What is being asked: Only one stretch of the listing below is wanted. Begin at the line that has "Legal Solutions, el", stop after the line that has "bisnis, dan keberhasilan", and repeat every line in between exactly.

Data:
____
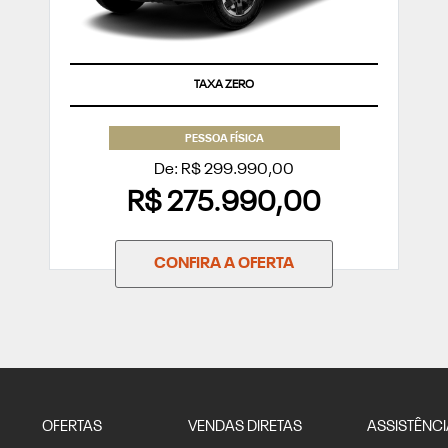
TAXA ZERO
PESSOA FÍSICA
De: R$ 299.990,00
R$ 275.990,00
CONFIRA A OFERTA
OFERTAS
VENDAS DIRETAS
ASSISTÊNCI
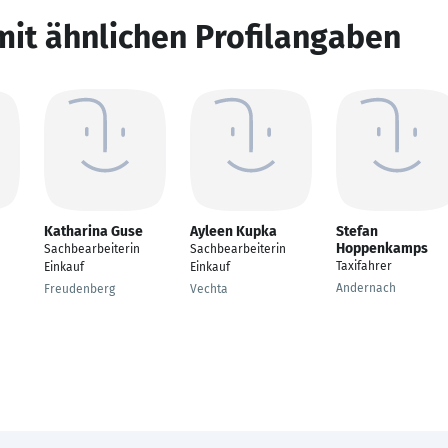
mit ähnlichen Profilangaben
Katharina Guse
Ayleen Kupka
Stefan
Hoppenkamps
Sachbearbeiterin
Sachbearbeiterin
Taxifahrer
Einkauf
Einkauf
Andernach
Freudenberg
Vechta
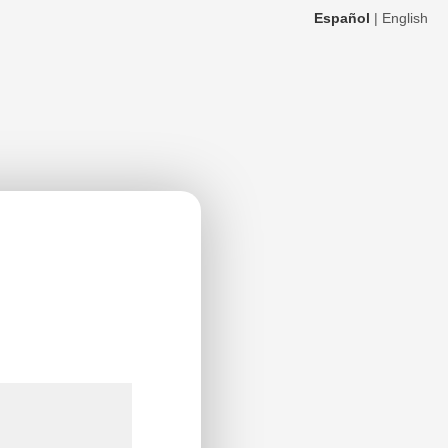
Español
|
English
____
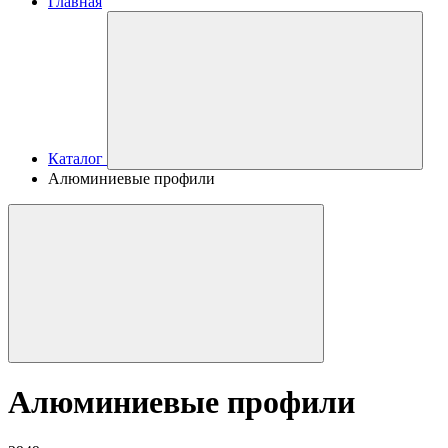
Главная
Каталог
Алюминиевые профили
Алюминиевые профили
____
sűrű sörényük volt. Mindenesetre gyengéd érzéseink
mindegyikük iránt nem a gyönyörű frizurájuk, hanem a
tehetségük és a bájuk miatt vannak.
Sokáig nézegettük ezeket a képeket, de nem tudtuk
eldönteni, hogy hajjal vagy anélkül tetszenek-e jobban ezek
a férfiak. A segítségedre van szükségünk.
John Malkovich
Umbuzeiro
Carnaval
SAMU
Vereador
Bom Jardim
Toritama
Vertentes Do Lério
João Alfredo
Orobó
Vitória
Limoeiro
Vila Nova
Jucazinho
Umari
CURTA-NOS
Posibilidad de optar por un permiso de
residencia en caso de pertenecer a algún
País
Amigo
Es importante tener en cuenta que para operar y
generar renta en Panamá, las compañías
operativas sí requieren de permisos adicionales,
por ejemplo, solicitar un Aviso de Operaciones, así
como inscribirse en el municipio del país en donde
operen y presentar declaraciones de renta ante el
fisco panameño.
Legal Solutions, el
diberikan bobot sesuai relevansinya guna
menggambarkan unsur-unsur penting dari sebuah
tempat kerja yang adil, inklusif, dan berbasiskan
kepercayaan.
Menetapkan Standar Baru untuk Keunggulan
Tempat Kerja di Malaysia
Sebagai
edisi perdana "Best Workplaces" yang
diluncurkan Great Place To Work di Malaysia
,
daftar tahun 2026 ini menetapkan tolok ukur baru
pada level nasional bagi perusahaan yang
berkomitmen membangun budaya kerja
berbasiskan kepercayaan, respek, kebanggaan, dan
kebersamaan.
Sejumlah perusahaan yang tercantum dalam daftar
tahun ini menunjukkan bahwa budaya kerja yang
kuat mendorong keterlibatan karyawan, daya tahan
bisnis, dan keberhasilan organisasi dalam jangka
____
Result for this task:
Legal Solutions, el
diberikan bobot sesuai relevansinya guna
menggambarkan unsur-unsur penting dari sebuah
tempat kerja yang adil, inklusif, dan berbasiskan
kepercayaan.
Menetapkan Standar Baru untuk Keunggulan
Tempat Kerja di Malaysia
Sebagai
edisi perdana "Best Workplaces" yang
diluncurkan Great Place To Work di Malaysia
,
daftar tahun 2026 ini menetapkan tolok ukur baru
pada level nasional bagi perusahaan yang
berkomitmen membangun budaya kerja
berbasiskan kepercayaan, respek, kebanggaan, dan
kebersamaan.
Sejumlah perusahaan yang tercantum dalam daftar
tahun ini menunjukkan bahwa budaya kerja yang
kuat mendorong keterlibatan karyawan, daya tahan
bisnis, dan keberhasilan organisasi dalam jangka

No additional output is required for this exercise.